Georgia, Ukraine and Moldova sign EU integration declaration
The three leaders met in Batumi along with the President of the European Council Charles Michel. The three countries have formed a new regional union in order to join the EU and break free from Russia. However, internal divisions hinder the process of rapprochement with Europe.
Moscow (AsiaNews) – Georgia, Moldova and the Ukraine have signed a joint declaration in support of integration with the European Union. The signing took place during a five-day summit in the Georgian city of Batumi, which ended yesterday.
The summit was attended by Ukrainian President Volodymyr Zelenskyy, Moldovan President Maia Sandu, Georgian President Salome Zourabichvili (along with Georgian Prime Minister Irakli Garibashvili), and the President of the European Council Charles Michel.

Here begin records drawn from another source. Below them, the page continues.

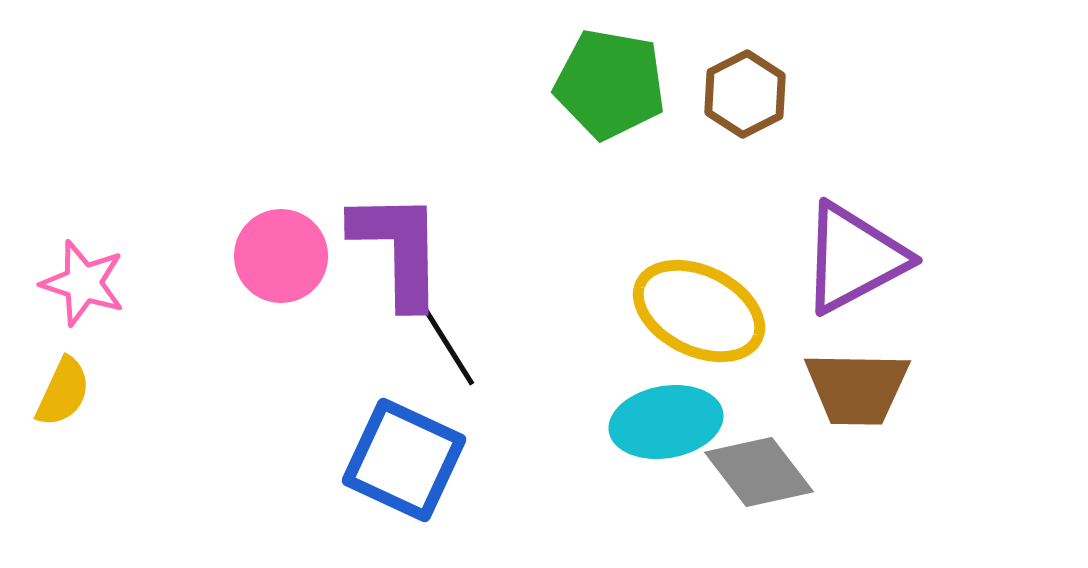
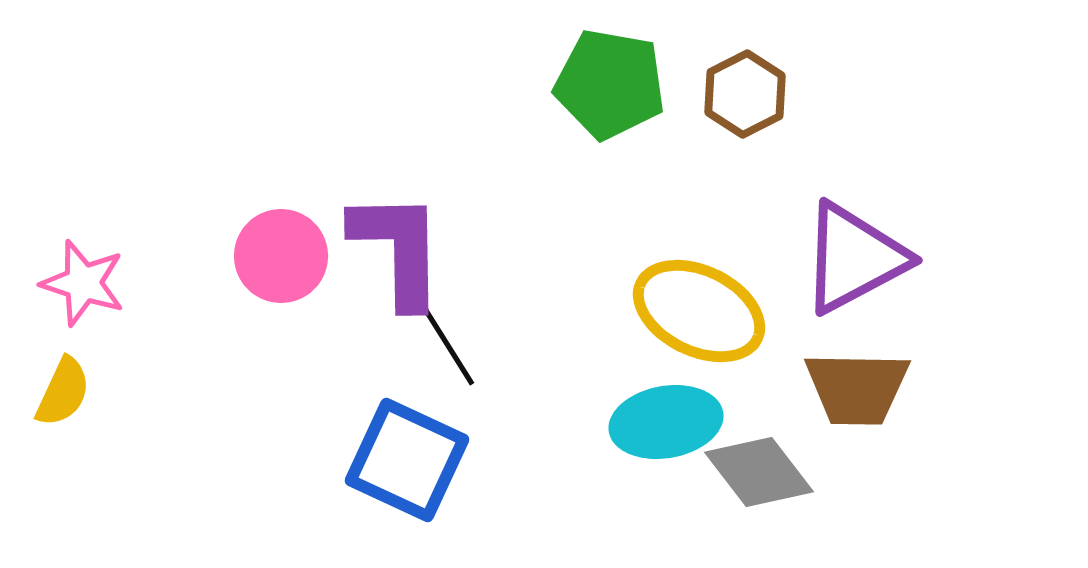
blue square: moved 3 px right
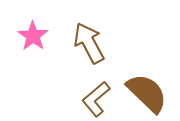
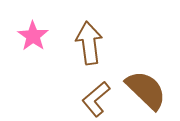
brown arrow: rotated 21 degrees clockwise
brown semicircle: moved 1 px left, 3 px up
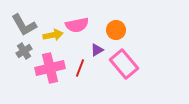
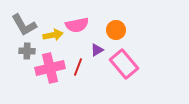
gray cross: moved 3 px right; rotated 35 degrees clockwise
red line: moved 2 px left, 1 px up
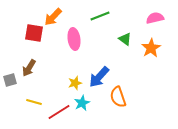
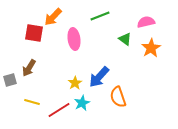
pink semicircle: moved 9 px left, 4 px down
yellow star: rotated 16 degrees counterclockwise
yellow line: moved 2 px left
red line: moved 2 px up
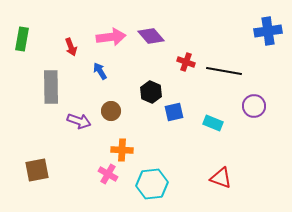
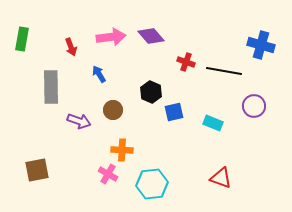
blue cross: moved 7 px left, 14 px down; rotated 24 degrees clockwise
blue arrow: moved 1 px left, 3 px down
brown circle: moved 2 px right, 1 px up
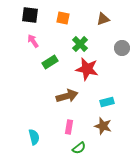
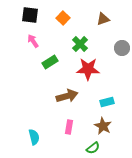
orange square: rotated 32 degrees clockwise
red star: moved 1 px right; rotated 10 degrees counterclockwise
brown star: rotated 12 degrees clockwise
green semicircle: moved 14 px right
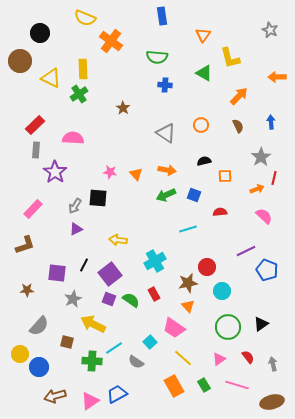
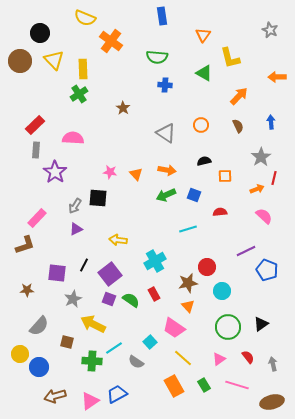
yellow triangle at (51, 78): moved 3 px right, 18 px up; rotated 20 degrees clockwise
pink rectangle at (33, 209): moved 4 px right, 9 px down
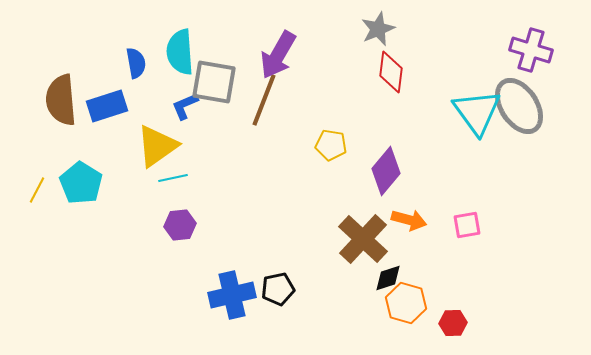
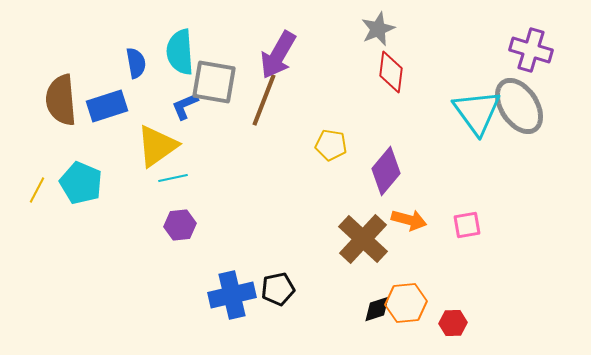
cyan pentagon: rotated 9 degrees counterclockwise
black diamond: moved 11 px left, 31 px down
orange hexagon: rotated 21 degrees counterclockwise
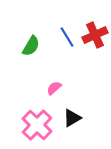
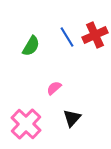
black triangle: rotated 18 degrees counterclockwise
pink cross: moved 11 px left, 1 px up
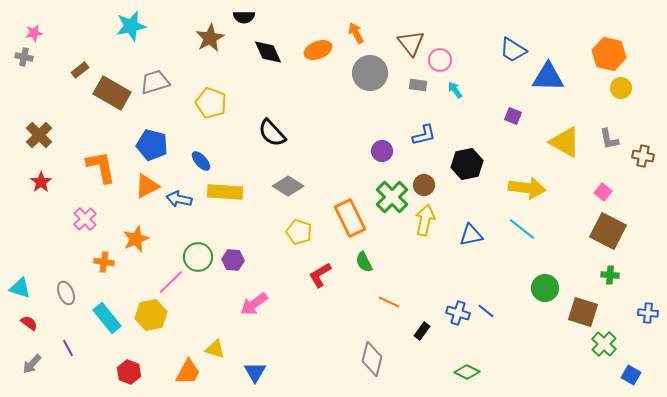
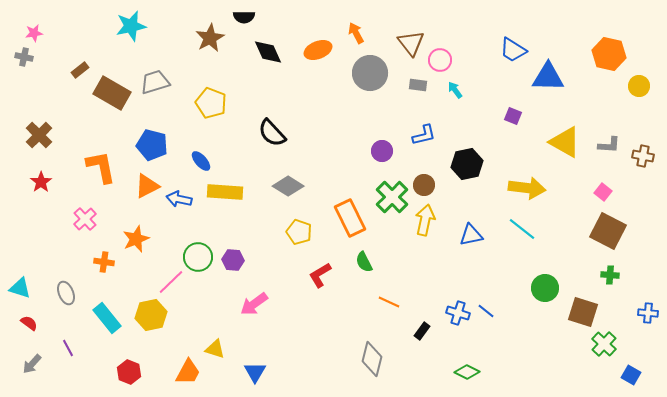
yellow circle at (621, 88): moved 18 px right, 2 px up
gray L-shape at (609, 139): moved 6 px down; rotated 75 degrees counterclockwise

The declaration states: “We reaffirm our unwavering commitment to advance further the process of our integration into the European Union through comprehensive reforms to strengthen our democratic institutions, and to progressively approximate our legislation in the relevant sectors with key elements of the EU acquis.”
The parties agree that the prospect of becoming part of the European Union gives their countries "an impetus for even deeper and more comprehensive reforms.”
The leaders of the three countries hope for ever closer collaboration with European institutions, as well as the development of a free trade area in order to integrate “into the EU Internal Market”.
In her speech, Georgian President Salome Zourabichvili said: “we also have in common that we don’t want to go back to the past. We are ready and determined to fight for our European future.”
With this declaration, the three governments have created a new regional union, the “the Association Trio”, south of the Russian Federation, turned towards Europe.
The Batumi declaration changes the thrust of the "Eastern Partnership", which is part of the European Union’s Neighbourhood Policy. The project was initially proposed by Poland in 2008 and inaugurated in Prague in 2009, and is open to Armenia, Azerbaijan and Belarus.
Because of domestic strife in 2020, these three states have other issues to deal with, before considering their relationship with the European Union.
With respect to the Batumi declaration, a certain scepticism exists among observers about its effectiveness. The three signatories also face domestic as well as international challenges.
In Ukraine, the Trio’s main supporter, public opinion was not very keen about the meeting, seen as one of President Zelenskyy's many attempts to build consensus at home and abroad. The relationship with Europe sparked the uprising in Kyiv's Maidan Square in 2014.
Moldova is also engaged in a long-standing struggle between pro-Russia and pro-Europe groups., whilst in Georgia, the issue plays a major role as the country’s political parties engage in a very tough and ambiguous struggle over relations with Europe and Russia.
During the summit a very symbolic moment came when President Zourabichvili travelled from the capital Tbilisi to the port city of Batumi on the Black Sea, as she crossed for the first time since 2008 the bridge over the Enguri River, on the other side of the frontline with Abkhazia, a separatist Georgian region under Russian control.
The three governments sought to send a signal to their Western partners "to show their loyalty to the idea of European integration,” said Georgian political scientist Valeri Chechelashvili. However, “all of us citizens of Georgia, Ukraine and Moldova have already paid a heavy price for that.”
Speaking on Radio Svoboda about the Batumi meeting with Ukrainian-Armenian journalist Karen Madoyan, Chechelashvili said that "all three countries are constantly running on the edge of the division between East and West”.